Sun N1 System Manager 1.3 Discovery and Administration Guide

Monitoring Threshold Values

The value of any given monitored OS health attribute is compared to a threshold value. Low and high threshold values are defined and can be configured.

Attribute data is compared against thresholds at regular intervals.

When a monitored attribute's value is beyond the default or user-defined threshold safe range, an event is generated and a status is issued. If the value of the attribute is lower than the low threshold or higher than the high threshold, then depending on the severity of the threshold, an event is generated to show a status of nonrecoverable, critical, or warning. Otherwise the status of the OS health monitored attribute is OK, provided that a value can be obtained.

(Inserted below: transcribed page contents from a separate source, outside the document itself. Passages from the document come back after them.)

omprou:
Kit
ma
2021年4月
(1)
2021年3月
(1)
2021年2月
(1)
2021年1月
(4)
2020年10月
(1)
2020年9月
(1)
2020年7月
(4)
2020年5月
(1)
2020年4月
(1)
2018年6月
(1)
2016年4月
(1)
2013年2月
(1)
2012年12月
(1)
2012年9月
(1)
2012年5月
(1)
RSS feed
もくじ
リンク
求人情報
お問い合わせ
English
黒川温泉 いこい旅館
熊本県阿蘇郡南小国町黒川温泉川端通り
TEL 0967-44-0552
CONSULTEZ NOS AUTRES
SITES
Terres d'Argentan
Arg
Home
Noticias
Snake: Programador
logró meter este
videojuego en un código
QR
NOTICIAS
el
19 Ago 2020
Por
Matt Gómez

If no value can be obtained, an event is generated to show that the status of the monitored attribute is unknown. The health of an OS resource can be shown as unknown if the server is reachable but the agent for the monitoring feature cannot be contacted on SNMP port 161. For more information, see Understanding the Differences Between Unreachable and Unknown States for Managed Servers.

The nonrecoverable, critical, warning, and unknown statuses are represented by alarms displayed in the browser interface.

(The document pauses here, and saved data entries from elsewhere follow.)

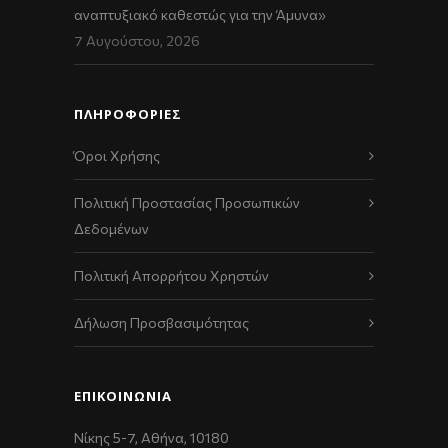
αναπτυξιακό καθεστώς για την Άμυνα»
7 Αυγούστου, 2026
ΠΛΗΡΟΦΟΡΙΕΣ
Όροι Χρήσης
Πολιτική Προστασίας Προσωπικών
Δεδομένων
Πολιτική Απορρήτου Χρηστών
Δήλωση Προσβασιμότητας
ΕΠΙΚΟΙΝΩΝΊΑ
Νίκης 5-7, Αθήνα, 10180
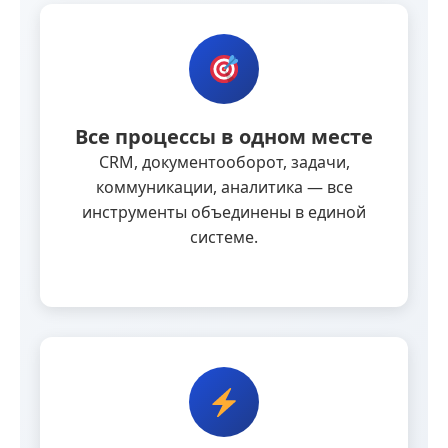
Все процессы в одном месте
CRM, документооборот, задачи,
коммуникации, аналитика — все
инструменты объединены в единой
системе.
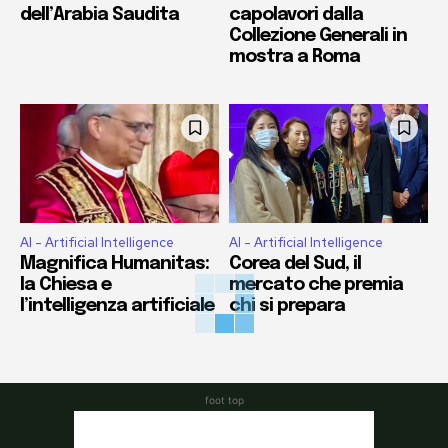
dell’Arabia Saudita
capolavori dalla
Collezione Generali in
mostra a Roma
AI - Artificial Intelligence
AI - Artificial Intelligence
Magnifica Humanitas:
Corea del Sud, il
la Chiesa e
mercato che premia
l’intelligenza artificiale
chi si prepara
foot top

The values nonrecoverable, critical, and warning are discussed in show server in Sun N1 System Manager 1.3 Command Line Reference Manual.

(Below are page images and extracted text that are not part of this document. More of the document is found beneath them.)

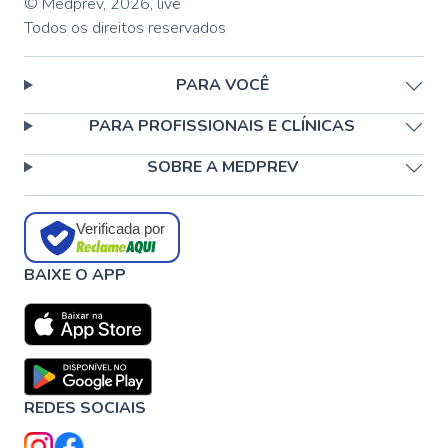
© Medprev,
2026
,
live
Todos os direitos reservados
PARA VOCÊ
PARA PROFISSIONAIS E CLÍNICAS
SOBRE A MEDPREV
Verificada por
BAIXE O APP
REDES SOCIAIS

Threshold values for OS health attributes can be configured at the command line. This process is explained in Setting Threshold Values. For threshold values measuring percentages, the valid range is from 0 to 100%. If you try to set a threshold value outside of this range, an error is generated. For attributes that do not measure percentages, these values depend on the number of processors in your system and on the usage characteristics of your installation.

What Happens When a Threshold Is Broken

If the value of an OS health monitored attribute rises above the warninghigh threshold, a status of warninghigh is issued. If the value continues to rise and passes the criticalhigh threshold, a status of Failed Critical is issued. If the value continues to rise above the nonrecoverablehigh threshold, a status of nonrecoverablehigh is issued.

If the value then falls back to the safe range, no further events are generated until the value falls below the Failed Warning threshold, at which point an event is generated to show a status of normal.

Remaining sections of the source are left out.